_Directions for this task_. Your answer should be every line with the word "para", copied from the data below.
···
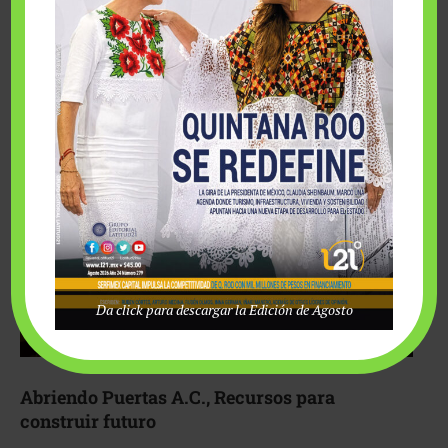
Fairmont Mayakoba y Make-A-Wish México unieron
esfuerzos para hacer realidad el deseo de una …
Da click para descargar la Edición de Agosto
Abriendo Puertas A.C., Recursos para
construir futuro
···
_Worked solution_.
esfuerzos para hacer realidad el deseo de una …
Da click para descargar la Edición de Agosto
Abriendo Puertas A.C., Recursos para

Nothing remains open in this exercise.